---------- DATA FOR THIS EXERCISE ----------
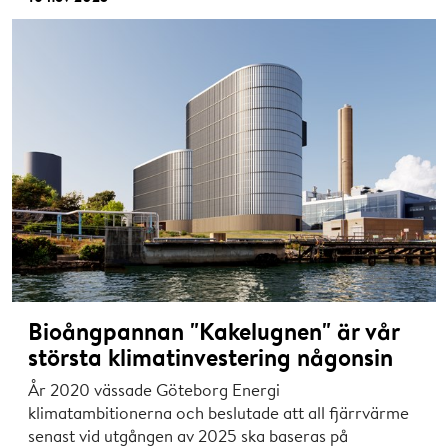
Bioångpannan "Kakelugnen" är vår
största klimatinvestering någonsin
År 2020 vässade Göteborg Energi
klimatambitionerna och beslutade att all fjärrvärme
senast vid utgången av 2025 ska baseras på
----------
● GOAL OF THE EXERCISE
The expected answer is the complete set of entries, copied verbatim, with no pictures.

● PROBLEM SOLUTION
Bioångpannan "Kakelugnen" är vår
största klimatinvestering någonsin
År 2020 vässade Göteborg Energi
klimatambitionerna och beslutade att all fjärrvärme
senast vid utgången av 2025 ska baseras på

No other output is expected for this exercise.